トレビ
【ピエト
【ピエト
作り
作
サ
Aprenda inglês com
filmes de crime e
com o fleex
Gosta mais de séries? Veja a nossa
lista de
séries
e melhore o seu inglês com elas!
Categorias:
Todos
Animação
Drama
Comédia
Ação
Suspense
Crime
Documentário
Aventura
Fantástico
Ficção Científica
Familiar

■ ■ ■

Task details => Produce exactly the lines from the one containing "Documentário" through the final line of the records above, both included, and no others.

Solution for this task =>
Documentário
Aventura
Fantástico
Ficção Científica
Familiar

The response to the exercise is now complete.